Supplied records:
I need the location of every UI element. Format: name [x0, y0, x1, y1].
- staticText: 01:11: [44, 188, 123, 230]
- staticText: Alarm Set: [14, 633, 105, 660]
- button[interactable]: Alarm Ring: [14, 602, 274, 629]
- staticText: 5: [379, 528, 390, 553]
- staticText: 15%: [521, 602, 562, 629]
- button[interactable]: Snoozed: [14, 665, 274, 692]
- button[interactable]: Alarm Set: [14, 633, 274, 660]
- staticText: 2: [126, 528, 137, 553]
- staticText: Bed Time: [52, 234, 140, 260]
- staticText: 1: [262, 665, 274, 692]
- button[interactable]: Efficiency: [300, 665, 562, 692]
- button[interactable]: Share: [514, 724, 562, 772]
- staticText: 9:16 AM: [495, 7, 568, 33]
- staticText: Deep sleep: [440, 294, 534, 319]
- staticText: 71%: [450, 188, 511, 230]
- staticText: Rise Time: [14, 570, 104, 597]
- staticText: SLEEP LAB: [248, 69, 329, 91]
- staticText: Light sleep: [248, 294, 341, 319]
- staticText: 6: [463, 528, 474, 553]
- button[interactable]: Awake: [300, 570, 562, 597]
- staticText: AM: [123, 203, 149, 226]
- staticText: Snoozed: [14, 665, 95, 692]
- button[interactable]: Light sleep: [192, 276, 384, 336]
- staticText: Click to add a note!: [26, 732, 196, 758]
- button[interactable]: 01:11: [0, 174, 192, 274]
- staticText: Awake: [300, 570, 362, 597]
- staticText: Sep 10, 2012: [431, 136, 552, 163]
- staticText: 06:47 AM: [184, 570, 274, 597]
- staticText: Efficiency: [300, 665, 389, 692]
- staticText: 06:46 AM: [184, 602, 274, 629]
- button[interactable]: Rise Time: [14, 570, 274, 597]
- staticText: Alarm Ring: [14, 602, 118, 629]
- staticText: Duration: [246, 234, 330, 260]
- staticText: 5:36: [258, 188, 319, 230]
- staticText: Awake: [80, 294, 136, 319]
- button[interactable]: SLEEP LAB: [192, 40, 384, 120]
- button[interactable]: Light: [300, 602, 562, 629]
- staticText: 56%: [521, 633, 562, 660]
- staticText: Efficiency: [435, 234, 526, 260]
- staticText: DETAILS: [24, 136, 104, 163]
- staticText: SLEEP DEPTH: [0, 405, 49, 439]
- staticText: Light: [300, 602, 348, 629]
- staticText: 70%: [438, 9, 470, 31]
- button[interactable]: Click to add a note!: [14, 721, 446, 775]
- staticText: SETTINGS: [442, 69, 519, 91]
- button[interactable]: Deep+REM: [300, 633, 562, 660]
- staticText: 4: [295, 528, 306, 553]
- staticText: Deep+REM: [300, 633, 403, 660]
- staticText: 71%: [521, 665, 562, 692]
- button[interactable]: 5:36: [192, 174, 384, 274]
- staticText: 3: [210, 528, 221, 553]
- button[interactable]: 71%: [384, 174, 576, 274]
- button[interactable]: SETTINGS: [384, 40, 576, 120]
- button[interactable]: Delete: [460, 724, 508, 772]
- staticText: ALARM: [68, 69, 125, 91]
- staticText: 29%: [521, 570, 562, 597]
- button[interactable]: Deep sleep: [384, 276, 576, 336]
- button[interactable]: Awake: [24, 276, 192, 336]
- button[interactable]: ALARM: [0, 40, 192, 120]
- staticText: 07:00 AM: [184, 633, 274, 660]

Required action: Every line containing the string "Time" is required; copy each such line from the data.

Reply to the task:
- staticText: Bed Time: [52, 234, 140, 260]
- staticText: Rise Time: [14, 570, 104, 597]
- button[interactable]: Rise Time: [14, 570, 274, 597]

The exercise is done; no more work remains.